DDDR-31. THE THERAPEUTIC POTENTIAL OF THE LONG NON-CODING RNA LNC-HLX-2-7 IN GROUP 3 MEDULLOBLASTOMAS IN CHILDREN

Abstract

Abstract Medulloblastoma (MB) is an aggressive brain tumor that predominantly affects children. Recent high-throughput sequencing studies suggest that the non-coding RNA genome, in particular long non-coding RNAs (lncRNAs), contributes to MB formation and tumor progression. Here we report the identification of a novel lncRNA, lnc-HLX-2-7, as a potential therapeutic target in group 3 MBs.
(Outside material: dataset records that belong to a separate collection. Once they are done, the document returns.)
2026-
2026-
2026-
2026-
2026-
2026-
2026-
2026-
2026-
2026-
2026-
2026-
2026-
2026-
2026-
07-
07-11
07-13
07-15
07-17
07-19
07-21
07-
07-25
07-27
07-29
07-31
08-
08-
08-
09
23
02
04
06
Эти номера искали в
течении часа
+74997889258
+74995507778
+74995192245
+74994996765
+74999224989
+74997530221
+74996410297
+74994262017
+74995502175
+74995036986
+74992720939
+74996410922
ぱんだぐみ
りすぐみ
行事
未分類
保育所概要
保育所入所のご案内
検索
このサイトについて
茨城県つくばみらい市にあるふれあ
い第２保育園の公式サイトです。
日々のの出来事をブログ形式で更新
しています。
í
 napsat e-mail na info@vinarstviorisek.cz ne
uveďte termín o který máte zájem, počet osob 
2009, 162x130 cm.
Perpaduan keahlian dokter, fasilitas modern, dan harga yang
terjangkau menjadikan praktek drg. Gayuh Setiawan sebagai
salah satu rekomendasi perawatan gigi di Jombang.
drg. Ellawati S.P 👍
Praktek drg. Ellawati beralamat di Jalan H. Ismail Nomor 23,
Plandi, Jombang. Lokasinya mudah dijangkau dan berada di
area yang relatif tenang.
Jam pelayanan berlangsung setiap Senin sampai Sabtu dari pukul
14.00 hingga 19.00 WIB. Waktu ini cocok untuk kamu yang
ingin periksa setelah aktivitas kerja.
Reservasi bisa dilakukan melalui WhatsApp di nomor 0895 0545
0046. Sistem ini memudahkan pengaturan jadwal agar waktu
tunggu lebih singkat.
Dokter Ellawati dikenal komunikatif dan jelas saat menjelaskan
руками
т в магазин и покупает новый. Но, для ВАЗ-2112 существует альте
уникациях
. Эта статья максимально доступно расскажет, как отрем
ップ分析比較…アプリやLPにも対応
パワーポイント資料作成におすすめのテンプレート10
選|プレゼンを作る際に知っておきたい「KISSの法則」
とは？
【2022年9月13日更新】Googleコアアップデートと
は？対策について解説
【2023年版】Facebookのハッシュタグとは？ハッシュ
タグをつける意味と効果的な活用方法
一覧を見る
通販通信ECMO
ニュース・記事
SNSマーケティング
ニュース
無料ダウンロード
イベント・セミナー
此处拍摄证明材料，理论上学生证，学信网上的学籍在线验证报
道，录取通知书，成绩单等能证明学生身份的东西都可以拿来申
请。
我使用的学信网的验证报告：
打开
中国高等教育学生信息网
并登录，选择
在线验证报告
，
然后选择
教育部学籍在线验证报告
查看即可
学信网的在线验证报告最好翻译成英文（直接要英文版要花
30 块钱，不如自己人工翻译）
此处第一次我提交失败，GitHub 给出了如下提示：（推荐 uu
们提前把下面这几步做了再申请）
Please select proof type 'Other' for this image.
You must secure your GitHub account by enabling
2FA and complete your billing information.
In this study, we report that lnc-HLX-2-7 RNA specifically accumulates in the HLX (host gene of lnc-HLX-2-7) promoter region and activates HLX expression by recruiting multiple factors including enhancer elements. RNA sequencing and chromatin immunoprecipitation revealed that HLX directly binds to the promoters of several tumor-promoting genes, including MYC, and activates their expression. Furthermore, intravenous treatment with antisense oligonucleotides targeting lnc-HLX-2-7 coated with cerium-oxide nanoparticle (CNP-lnc-HLX-2-7) reduced tumor growth (40-50%) in intracranial MB xenograft mouse model (n = 10, p < 0.01, t-test). We found that the combinatorial therapy of CNP-lnc-HLX-2-7 and cisplatin further inhibits tumor growth and significantly prolongs mouse survival compared to CNP-lnc-HLX-2-7 monotherapy (n = 10, p < 0.01, t-test) only. We report here the importance of the lnc-HLX-2-7-HLX-MYC axis in regulating group 3 MB progression and provide a strong rationale for using lnc-HLX-2-7 as a specific and potent therapeutic target for the group 3 MBs in children.